* Work order
Pull every line from the records that has the word "cittadini" in it.

* Data to process
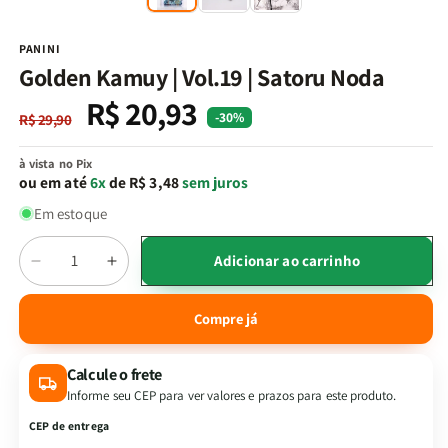
na
n
janela
j
modal
m
PANINI
Golden Kamuy | Vol.19 | Satoru Noda
R$ 20,93
Preço
Preço
-30%
R$ 29,90
normal
promocional
à vista no Pix
ou em até
6x
de R$ 3,48
sem juros
Em estoque
Quantidade
Adicionar ao carrinho
Diminuir
Aumentar
a
a
quantidade
quantidade
Compre já
de
de
Golden
Golden
Calcule o frete
Kamuy
Kamuy
|
|
Informe seu CEP para ver valores e prazos para este produto.
Vol.19
Vol.19
CEP de entrega
|
|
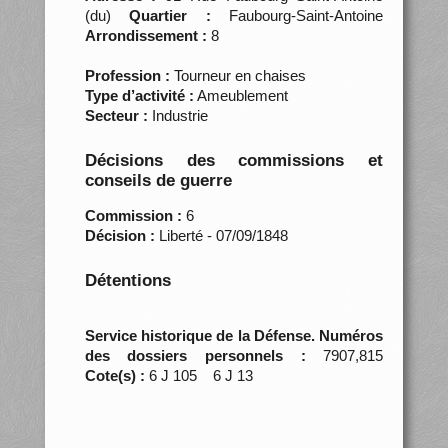
(du)
Quartier :
Faubourg-Saint-Antoine
Arrondissement :
8
Profession :
Tourneur en chaises
Type d’activité :
Ameublement
Secteur :
Industrie
Décisions des commissions et
conseils de guerre
Commission :
6
Décision :
Liberté - 07/09/1848
Détentions
Service historique de la Défense. Numéros
des dossiers personnels :
7907,815
Cote(s) :
6 J 105 6 J 13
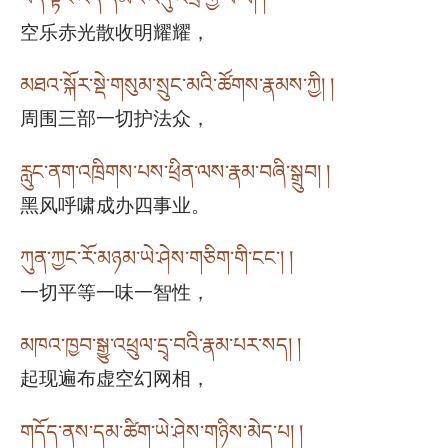
空乐赤光散收明耀耀，
མཐའ་སྐོར་སྡེ་གསུམ་སྲུང་མའི་ཚོགས་རྣམས་ཀྱི། །
周围三部一切护法众，
རླུང་ནག་འཁྲིགས་པས་ཕྲིན་ལས་རྣམ་བཞི་སྒྲུབ། །
黑风呼啸成办四事业。
ཀུན་ཀྱང་རོ་མཉམ་ཡེ་ཤེས་གཅིག་གི་ངང༌། །
一切平等一味一智性，
མཁའ་ཁྱབ་སྒྱུ་འཕྲུལ་དྲྭ་བའི་རྣམ་པར་སད། །
起现遍布虚空幻网相，
གདོད་ནས་དམ་ཚིག་ཡེ་ཤེས་གཉིས་མེད་པ། །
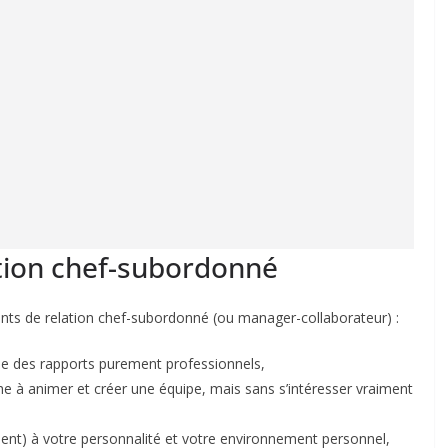
ation chef-subordonné
ants de relation chef-subordonné (ou manager-collaborateur) :
t que des rapports purement professionnels,
rche à animer et créer une équipe, mais sans s’intéresser vraiment
ement) à votre personnalité et votre environnement personnel,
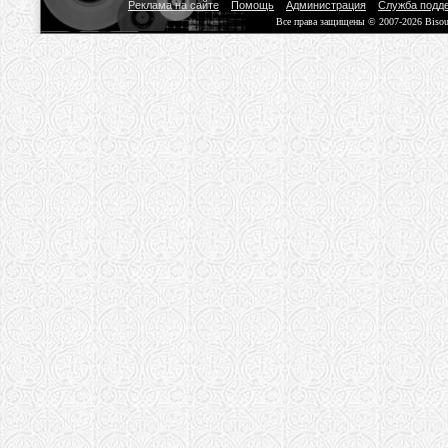
Реклама на сайте
Помощь
Администрация
Служба подд
Все права защищены © 2007-2026 Biso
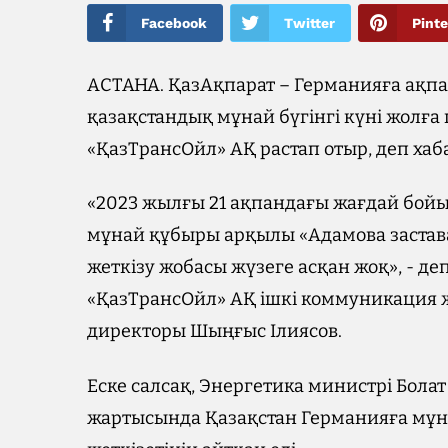
Facebook
Twitter
Pinte
АСТАНА. ҚазАқпарат – Германияға ақпан
қазақстандық мұнай бүгінгі күні жолға
«ҚазТрансОйл» АҚ растап отыр, деп хаб
«2023 жылғы 21 ақпандағы жағдай бой
мұнай құбыры арқылы «Адамова застава
жеткізу жобасы жүзеге асқан жоқ», - де
«ҚазТрансОйл» АҚ ішкі коммуникация 
директоры Шыңғыс Ілиясов.
Еске салсақ, Энергетика министрі Бола
жартысында Қазақстан Германияға мұ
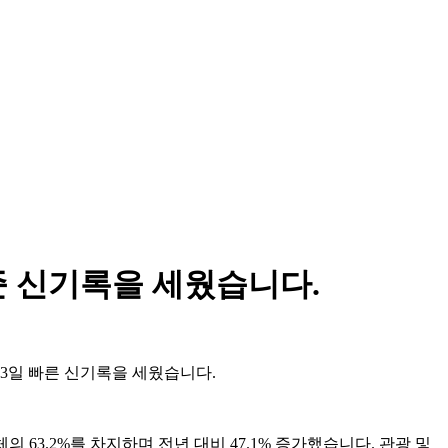
준 신기록을 세웠습니다.
13일 빠른 신기록을 세웠습니다.
 63.2%를 차지하며 전년 대비 47.1% 증가했습니다. 관광 및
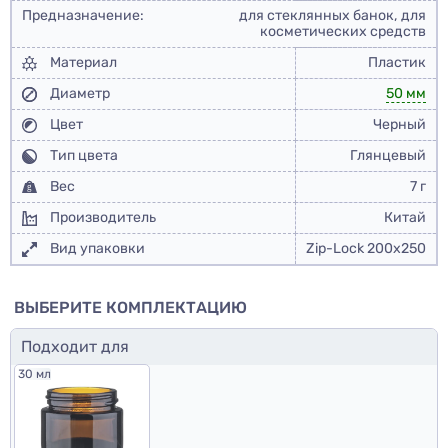
Предназначение:
для стеклянных банок, для
косметических средств
Материал
Пластик
Диаметр
50 мм
Цвет
Черный
Тип цвета
Глянцевый
Вес
7 г
Производитель
Китай
Вид упаковки
Zip-Lock 200x250
ВЫБЕРИТЕ КОМПЛЕКТАЦИЮ
Подходит для
30 мл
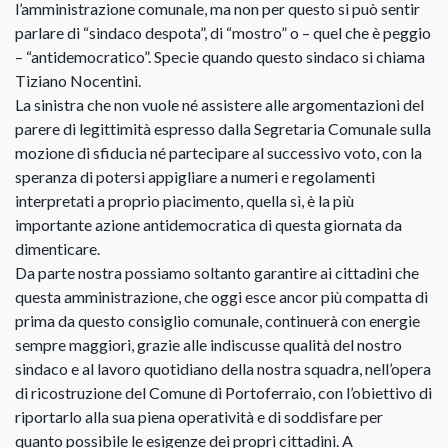
l’amministrazione comunale, ma non per questo si può sentir
parlare di “sindaco despota”, di “mostro” o – quel che è peggio
– “antidemocratico”. Specie quando questo sindaco si chiama
Tiziano Nocentini.
La sinistra che non vuole né assistere alle argomentazioni del
parere di legittimità espresso dalla Segretaria Comunale sulla
mozione di sfiducia né partecipare al successivo voto, con la
speranza di potersi appigliare a numeri e regolamenti
interpretati a proprio piacimento, quella sì, è la più
importante azione antidemocratica di questa giornata da
dimenticare.
Da parte nostra possiamo soltanto garantire ai cittadini che
questa amministrazione, che oggi esce ancor più compatta di
prima da questo consiglio comunale, continuerà con energie
sempre maggiori, grazie alle indiscusse qualità del nostro
sindaco e al lavoro quotidiano della nostra squadra, nell’opera
di ricostruzione del Comune di Portoferraio, con l’obiettivo di
riportarlo alla sua piena operatività e di soddisfare per
quanto possibile le esigenze dei propri cittadini. A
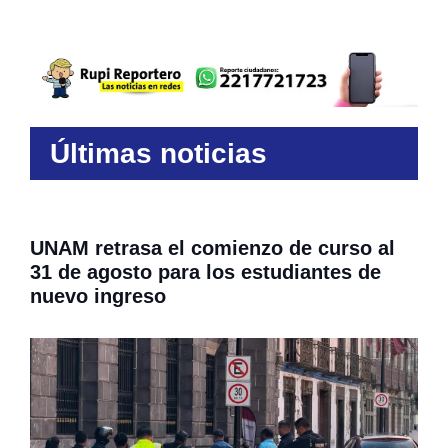
Últimas noticias
UNAM retrasa el comienzo de curso al
31 de agosto para los estudiantes de
nuevo ingreso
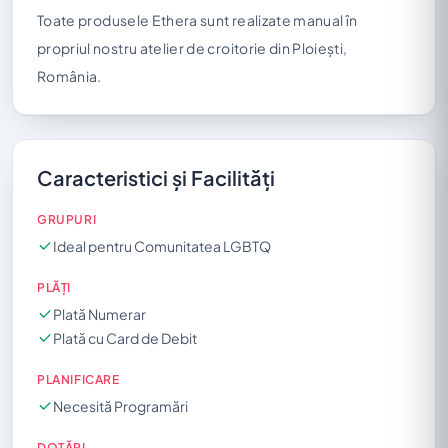
Toate produsele Ethera sunt realizate manual în
propriul nostru atelier de croitorie din Ploiești,
România.
Caracteristici și Facilități
GRUPURI
Ideal pentru Comunitatea LGBTQ
PLĂȚI
Plată Numerar
Plată cu Card de Debit
PLANIFICARE
Necesită Programări
DOTĂRI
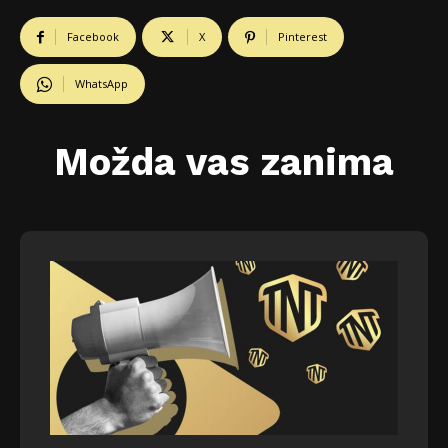
Facebook
X
Pinterest
WhatsApp
Možda vas zanima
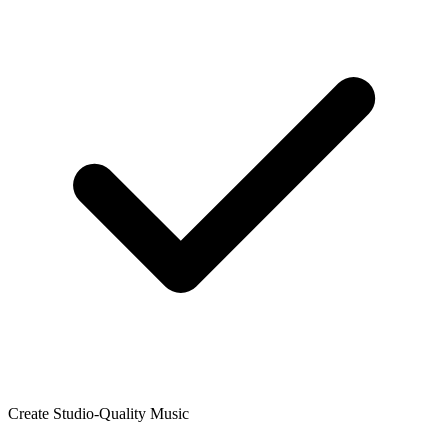
Create Studio-Quality Music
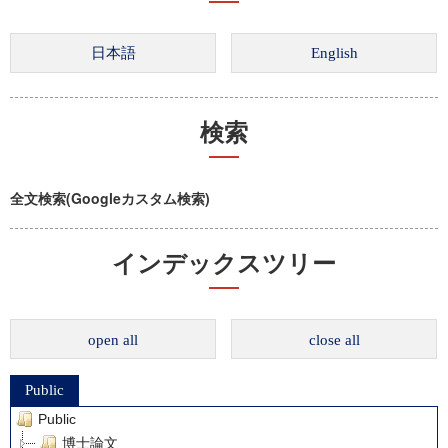
検索
全文検索(Googleカスタム検索)
インデックスツリー
open all
close all
Public
Public
博士論文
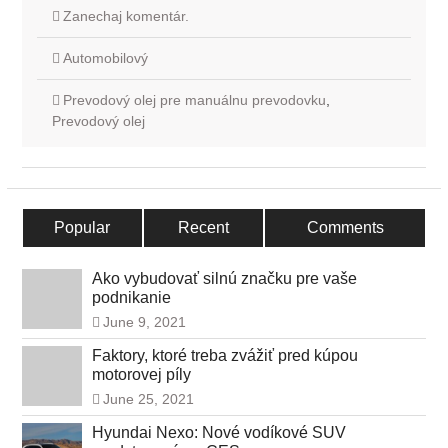
Zanechaj komentár.
Automobilový
Prevodový olej pre manuálnu prevodovku
,
Prevodový olej
Popular
Recent
Comments
Ako vybudovať silnú značku pre vaše
podnikanie
June 9, 2021
Faktory, ktoré treba zvážiť pred kúpou
motorovej píly
June 25, 2021
Hyundai Nexo: Nové vodíkové SUV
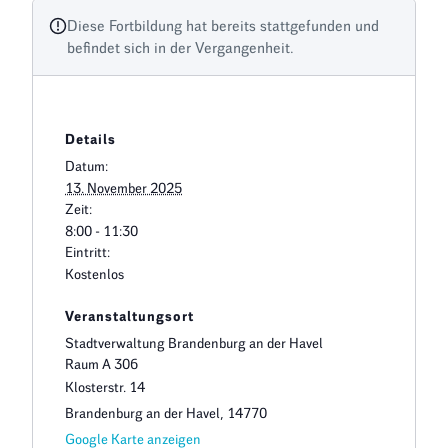
Diese Fortbildung hat bereits stattgefunden und
befindet sich in der Vergangenheit.
Details
Datum:
13. November 2025
Zeit:
8:00 - 11:30
Eintritt:
Kostenlos
Veranstaltungsort
Stadtverwaltung Brandenburg an der Havel
Raum A 306
Klosterstr. 14
Brandenburg an der Havel
,
14770
Google Karte anzeigen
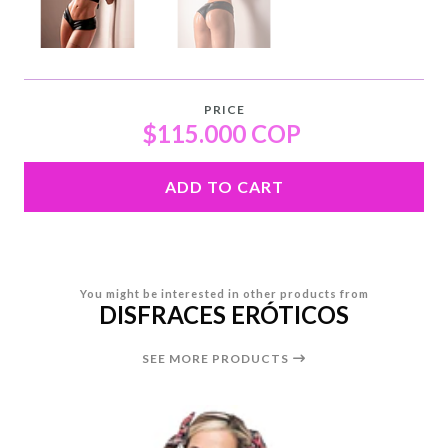
PRICE
$115.000 COP
ADD TO CART
You might be interested in other products from
DISFRACES ERÓTICOS
SEE MORE PRODUCTS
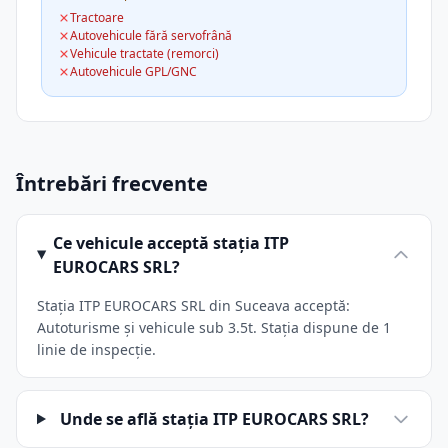
Tractoare
Autovehicule fără servofrână
Vehicule tractate (remorci)
Autovehicule GPL/GNC
Întrebări frecvente
Ce vehicule acceptă stația ITP
EUROCARS SRL?
Stația ITP EUROCARS SRL din Suceava acceptă:
Autoturisme și vehicule sub 3.5t. Stația dispune de 1
linie de inspecție.
Unde se află stația ITP EUROCARS SRL?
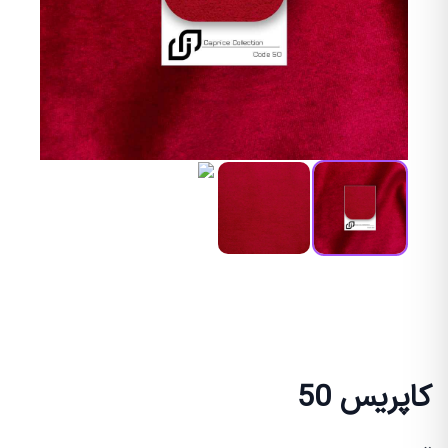
کاپریس 50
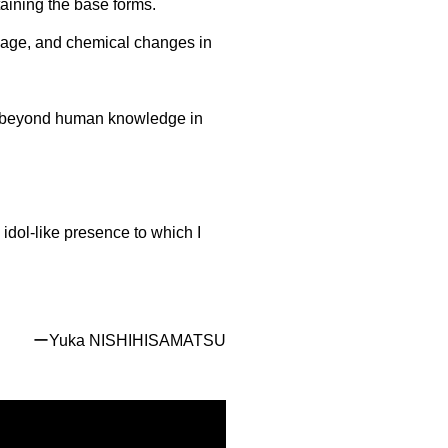
taining the base forms.
inkage, and chemical changes in
alm beyond human knowledge in
 idol-like presence to which I
ーYuka NISHIHISAMATSU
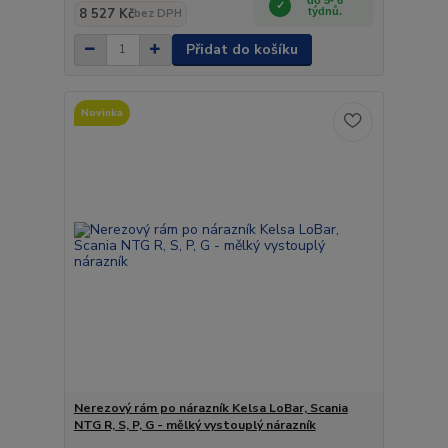
8 527 Kč
týdnů.
bez DPH
Přidat do košíku
Novinka
Nerezový rám po nárazník Kelsa LoBar, Scania
NTG R, S, P, G - mělký vystouplý nárazník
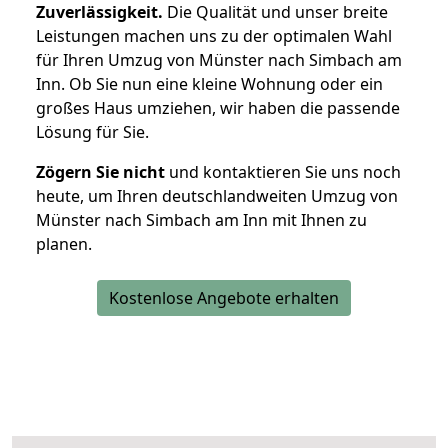
Zuverlässigkeit.
Die Qualität und unser breite
Leistungen machen uns zu der optimalen Wahl
für Ihren Umzug von Münster nach Simbach am
Inn. Ob Sie nun eine kleine Wohnung oder ein
großes Haus umziehen, wir haben die passende
Lösung für Sie.
Zögern Sie nicht
und kontaktieren Sie uns noch
heute, um Ihren deutschlandweiten Umzug von
Münster nach Simbach am Inn mit Ihnen zu
planen.
Kostenlose Angebote erhalten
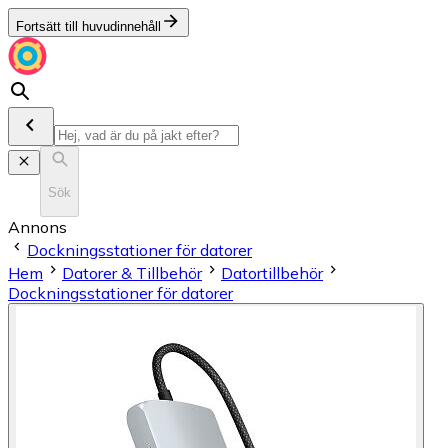
Fortsätt till huvudinnehåll
Sök
Annons
Dockningsstationer för datorer
Hem
Datorer & Tillbehör
Datortillbehör
Dockningsstationer för datorer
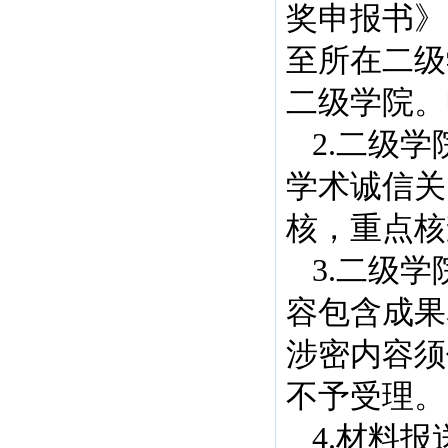
奖申报书》
至所在二级
二级学院。
2.二级
学术诚信关
核，重点核
3.二级
容包含成果
涉密内容须
不予受理。
4.材料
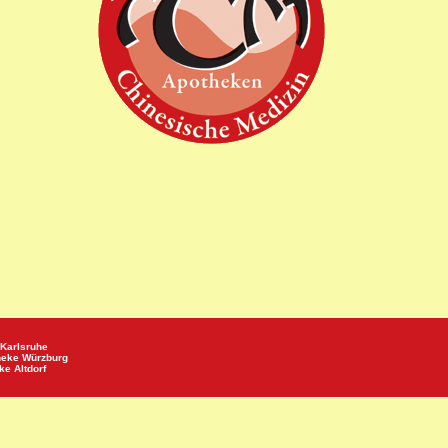
Karlsruhe
heke
Würzburg
eke
Altdorf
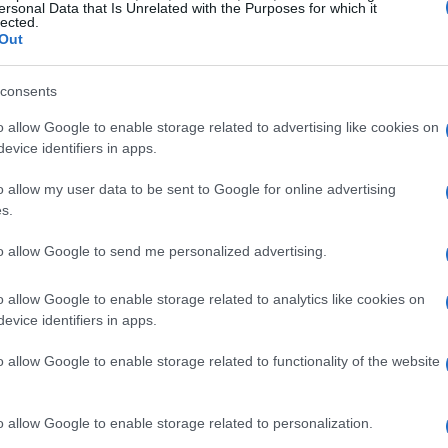
ersonal Data that Is Unrelated with the Purposes for which it
lected.
Out
consents
puedes convertir tus Bitcoins en euros. Existen
o allow Google to enable storage related to advertising like cookies on
 puedes hacerlo de manera rápida y sencilla. Recuerdo
evice identifiers in apps.
oco nervioso, pero el proceso fue más fácil de lo que
una plataforma de intercambio, verificar tu identidad
o allow my user data to be sent to Google for online advertising
s.
por euros con unos pocos clics.
to allow Google to send me personalized advertising.
o allow Google to enable storage related to analytics like cookies on
evice identifiers in apps.
o allow Google to enable storage related to functionality of the website
o allow Google to enable storage related to personalization.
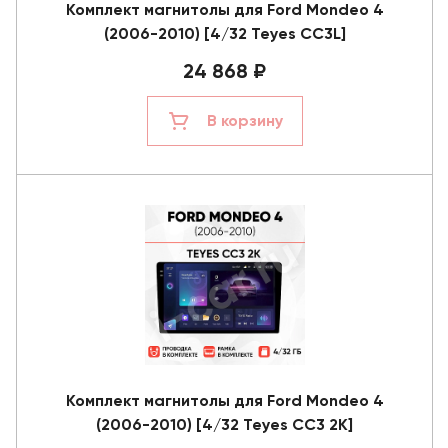
Комплект магнитолы для Ford Mondeo 4
(2006-2010) [4/32 Teyes CC3L]
24 868 ₽
В корзину
Комплект магнитолы для Ford Mondeo 4
(2006-2010) [4/32 Teyes CC3 2K]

* Exercise solution
Da parte nostra possiamo soltanto garantire ai cittadini che
quanto possibile le esigenze dei propri cittadini. A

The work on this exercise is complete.